Vitamin D is a great source to help regulate your microbiome.
Self-care strategies for anxiety:
Be Mindful of Your Breathing
When we experience anxiety, our heart rate often increases. Deep breathing exercises help relax tense muscles, balance your breathing, and help regulate your heart rate. Look up the square breathing technique and follow along with the instructions.
Connect With Nature
Nature has a way of grounding us. The fresh air, the trees, the sound of a stream running, and the sense of freedom, we experience while hiking or camping- these can all help reduce anxiety and make us feel more connected to the world around us.
Engage Your Senses
One of the best ways to relax is to engage your senses. Using the 5-4-3-2-1 grounding technique can help alleviate anxiety. Name 5 things you can see, 4 things you can touch, 3 sounds you can hear, 2 things you can smell, and 1 flavour you can taste.
Eat Nutrient-Dense Food
Eat food like spinach, kale, and sweet potato which helps boost GABA production. GABA is a neurotransmitter that helps regulate anxiety.
Use Muscle Relaxation Techniques
Practice PMR or Progressive Muscle Relaxation. The process involves tensing/tightening the muscles and letting the muscles relax after. Start from your forehead and work your way down to your toes.
Challenge Your Thoughts
When we become anxious, we often accept our thoughts without questioning them. However, if we question our thoughts, then we can verify if it's true or not.

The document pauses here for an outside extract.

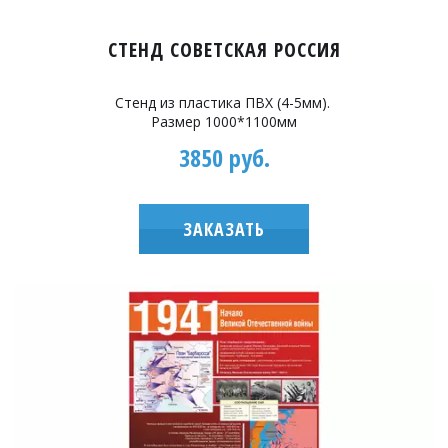
СТЕНД СОВЕТСКАЯ РОССИЯ
Стенд из пластика ПВХ (4-5мм).
Размер 1000*1100мм
3850 руб.
ЗАКАЗАТЬ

The more stressed you are, the more likely It is that your gut will bother you. However: you can treat your anxiety through treating your digestion and you can treat your digestion through healing your anxiety.
This is one of the many reasons why people who say that anxiety is 'all in the mind' are so, so wrong. Anxiety can make your stomach feel like hell on Earth, and to fight it we have to look towards improving both body and mind. Too many people ignore one or the other!